Ein süffisantes Lächeln huscht über sein Gesicht, gefolgt von einem schmallippigen „Ich weiß gar nicht wie ich meine Emotionen zwischen all diesen ganzen Sendeblöcken unterdrücken soll“. Das mag erstens damit zusammenhängen, das Oliver Kahn genau weiß, dass er sich morgen zum Spitzenkandidaten der CSU aufstellen lassen könnte und locker 60 Prozent in Bayern holen würde.

Vielleicht aber auch damit, dass ein Rücktritt Seehofers für die Welt in etwa so wichtig ist, wie die Information, dass die Katholische Kirche einst Wasserschweine als Fische einstufte, damit man sie während der Fastenzeit verspeisen konnte. Aha, Danke für die Info, das freut mich, weiter geht’s.

Kein Mangel an Möchtegern-Innenministern

Der einzige der sich schließlich für unersetzlich hält, ist Seehofer selber. Dabei hatte die Union noch nie einen Mangel an Möchtegern-Innenministern. Ersatz stünde sicher parat. Der WM-Abend wird also unterbrochen und das ZDF schaltet Live zu irgendwelchen Reportern, die überhaupt nichts wissen. Außer: Seehofer tritt wohl zurück. Vielleicht. Also hört man. Wenn die Merkel nicht macht was er will. Mimimi.

Während auf der Straße vor meinem Fenster bereits der Autokorso rollt und ich nicht sicher sagen kann ob die Schachbrettmuster auf den Fahnen von der kroatischen oder der bayerischen Flagge stammen, greift der Videoschiedsrichter in Gestalt von Alexander Dobrindt ein und nimmt den Rücktritt nicht an. Sapperlot! Sollte der Seehofer etwa nur geblöfft haben, um die Merkel doch noch rum zu kriegen und nicht zum „Drehhofer“ (Danke dafür, BILD!) zu mutieren?

Ab in die Unterwelt

Es geht also in die Verlängerung. „Eine Chance noch!“ scheint die CSU sagen zu wollen, wie ein strenger Schiri, der die Rote Karte vorläufig noch stecken lässt. Das Problem dabei: Den Schiri braucht man. Seehofer nicht.
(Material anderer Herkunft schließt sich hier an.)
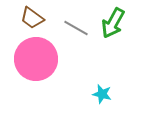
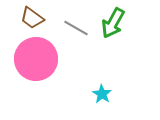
cyan star: rotated 18 degrees clockwise
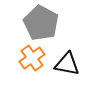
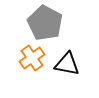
gray pentagon: moved 4 px right
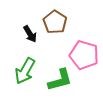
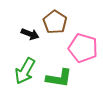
black arrow: rotated 36 degrees counterclockwise
pink pentagon: moved 1 px left, 7 px up
green L-shape: moved 1 px left, 2 px up; rotated 24 degrees clockwise
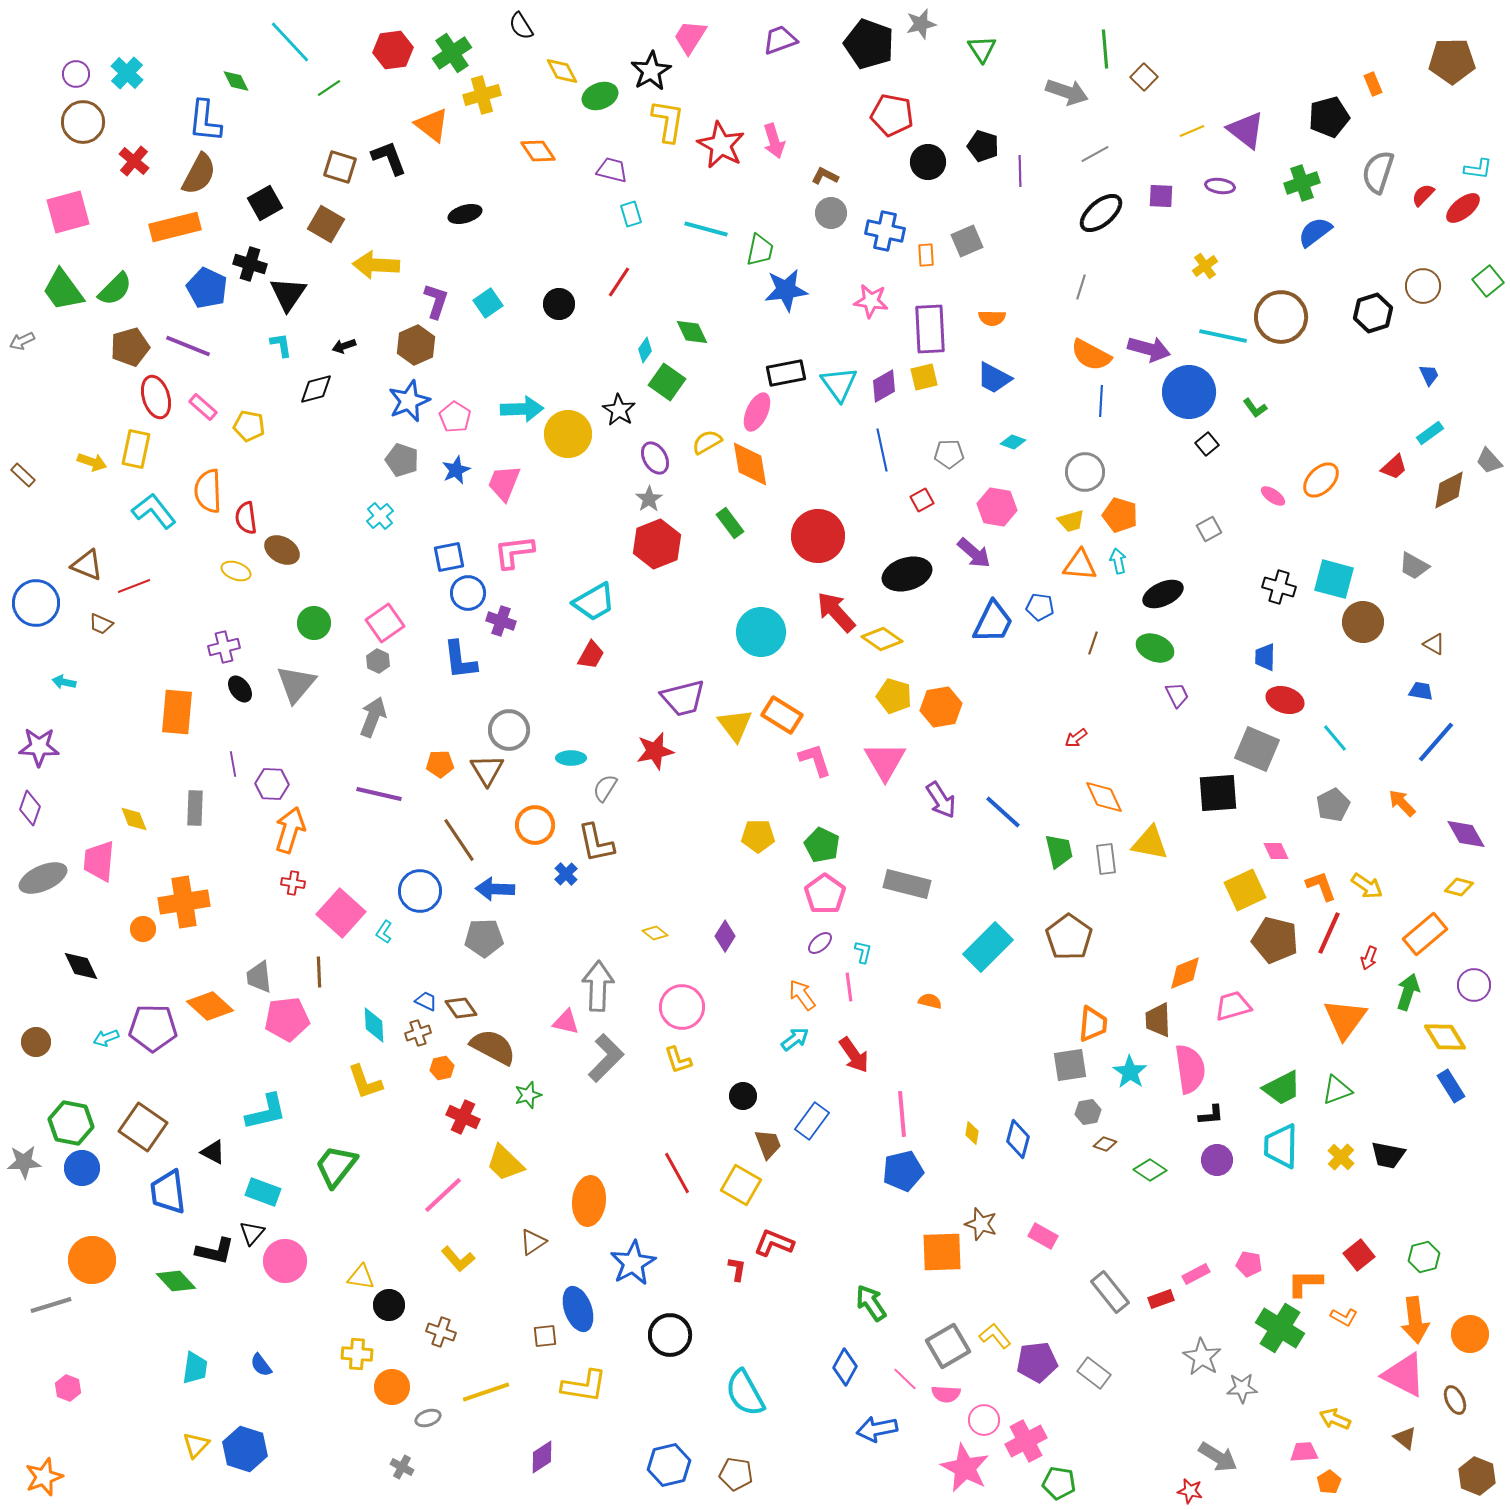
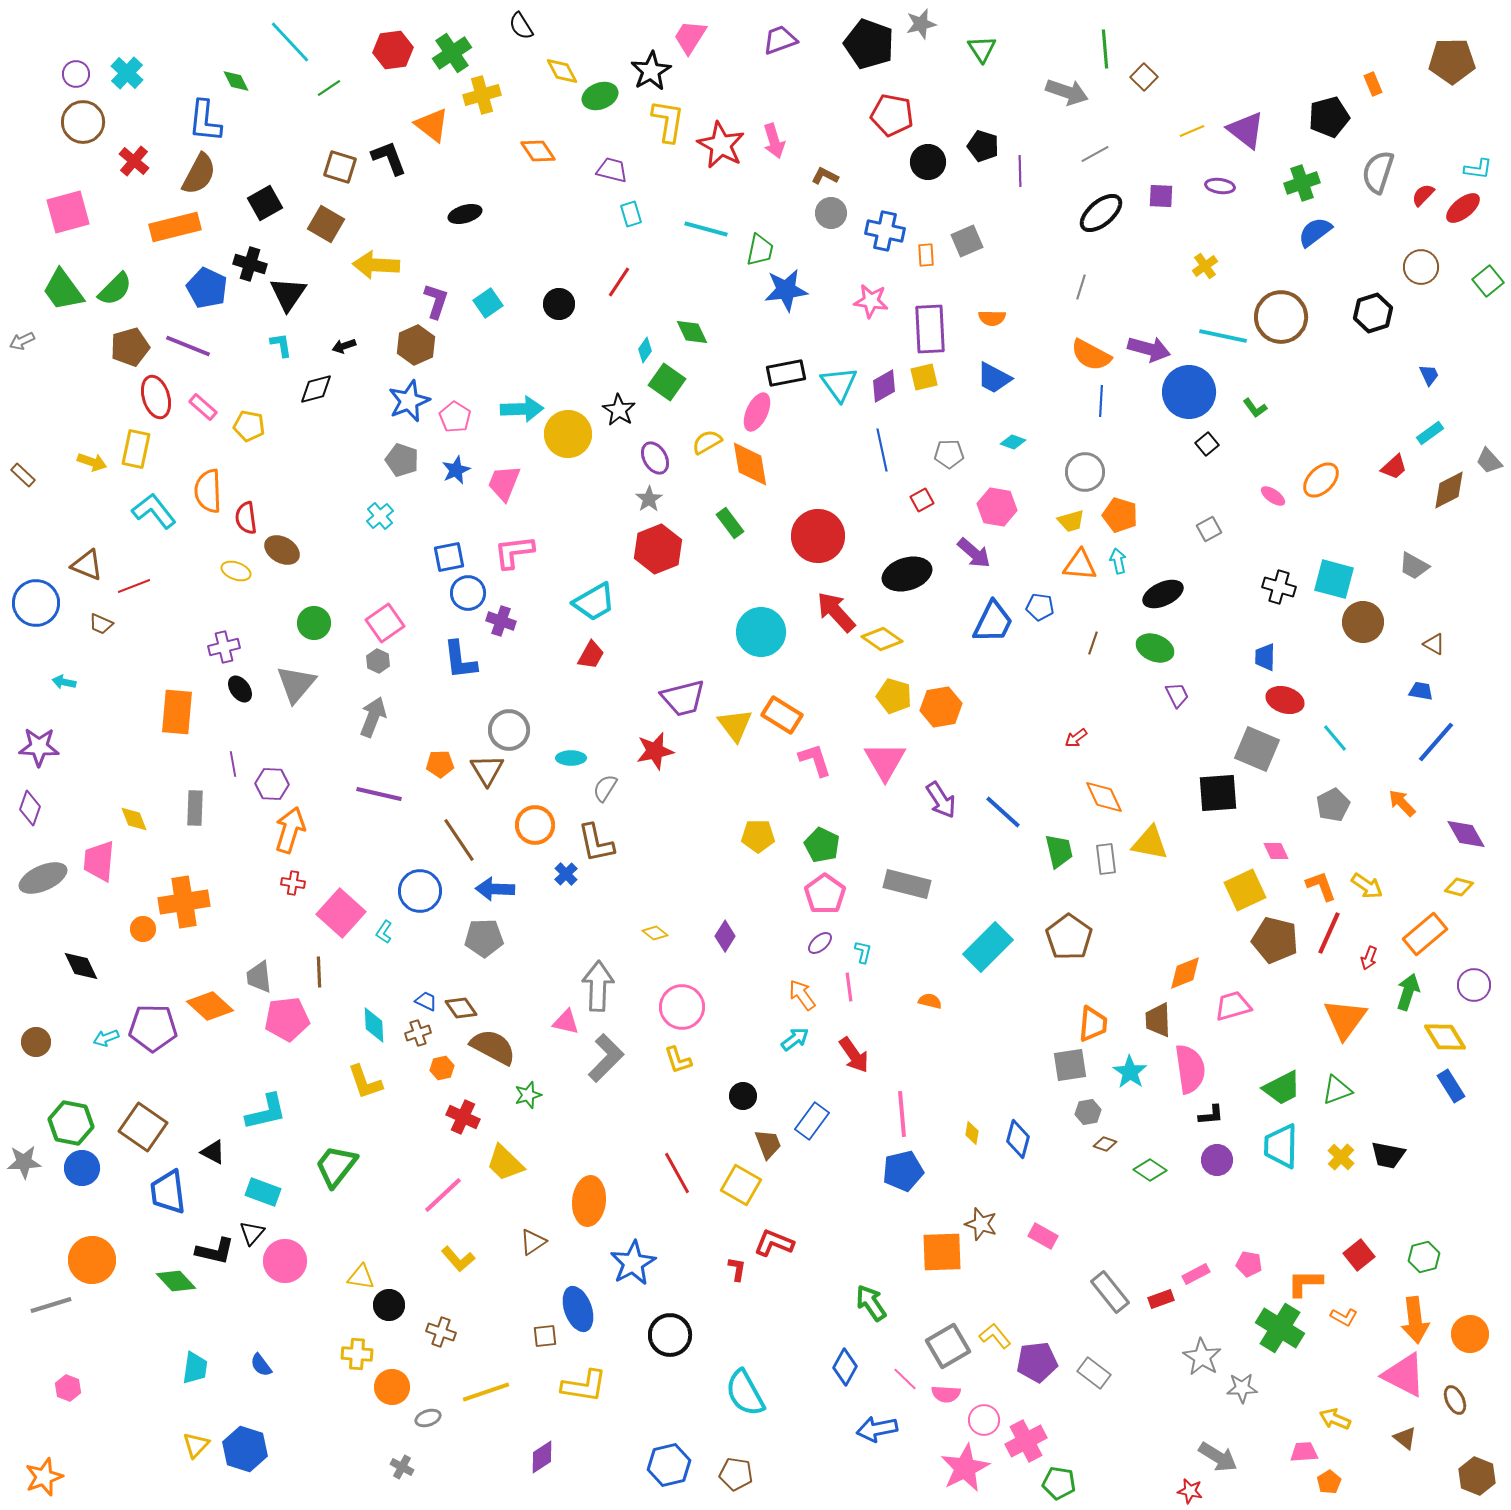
brown circle at (1423, 286): moved 2 px left, 19 px up
red hexagon at (657, 544): moved 1 px right, 5 px down
pink star at (965, 1468): rotated 18 degrees clockwise
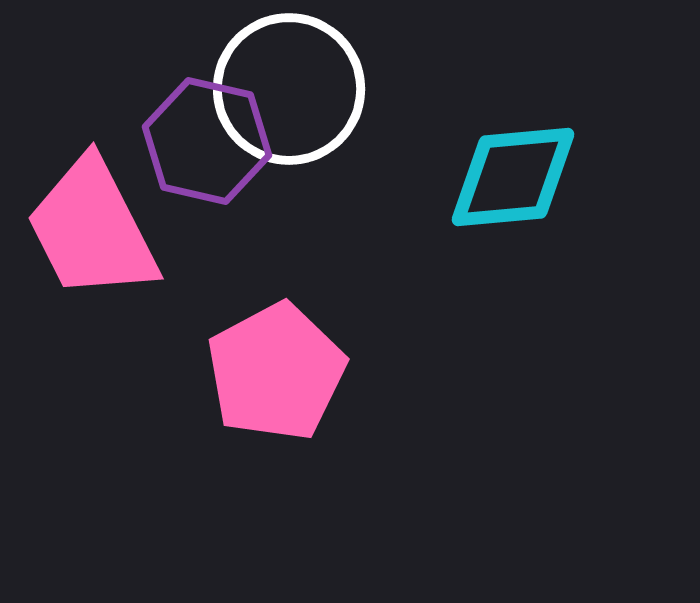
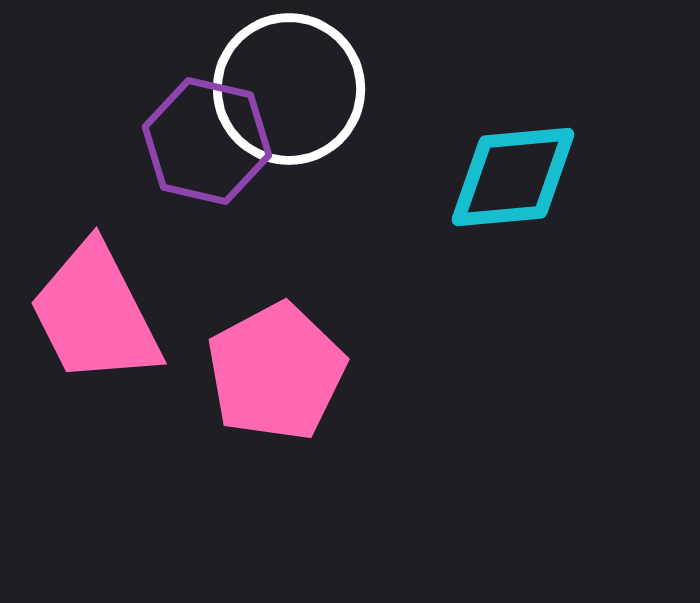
pink trapezoid: moved 3 px right, 85 px down
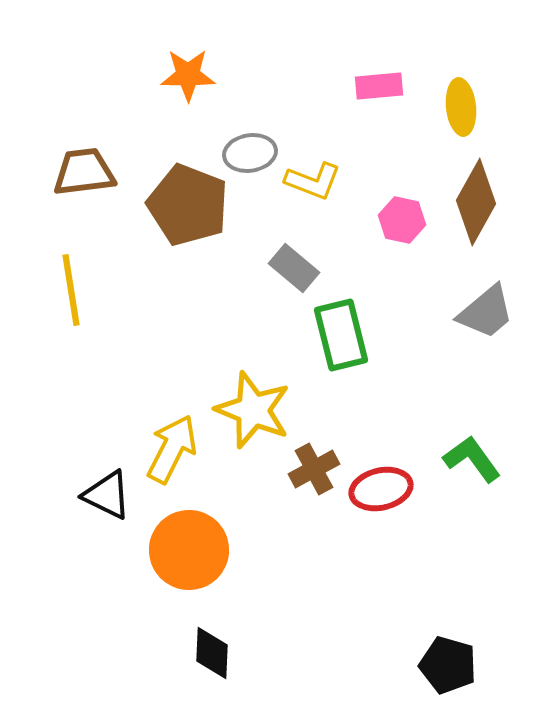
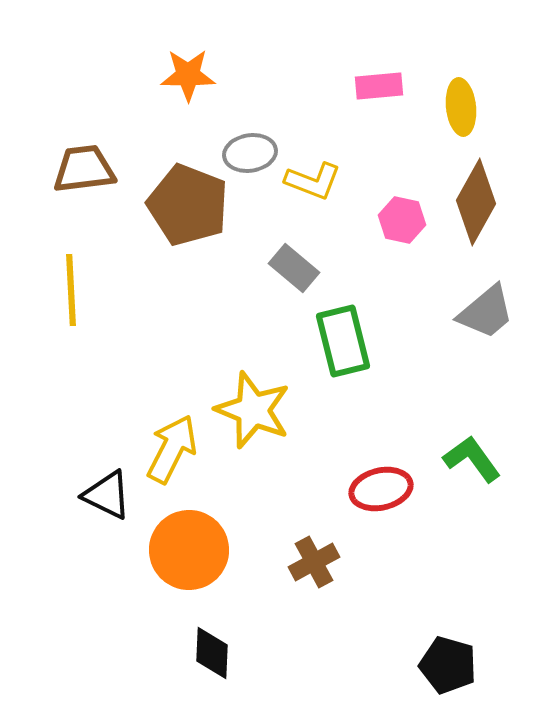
brown trapezoid: moved 3 px up
yellow line: rotated 6 degrees clockwise
green rectangle: moved 2 px right, 6 px down
brown cross: moved 93 px down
Sein (zeitlich begrenzter) Rücktritt vom Rücktritt sei ein Angebot an Angela Merkel, verkündet der Mann mit der Modelleisenbahn im Keller nun. Doch dabei übersieht er etwas ganz Entscheidendes: Warum sollte irgendjemand, inklusive Merkel, daran interessiert sein, einen kindisch-beleidigten Nervbolzen mit rechten Tendenzen in der Regierung zu halten?

Es bleibt zu hoffen, dass sich der FPÖ-Fan und Orban-Verehrer endlich in seinen unterirdisches Reich zurückzieht und in Zukunft nur noch bei seinem Spielzeug die Weichen stellt. Und wenn alle Stricke reißen, haben wir ja immer noch Oliver Kahn.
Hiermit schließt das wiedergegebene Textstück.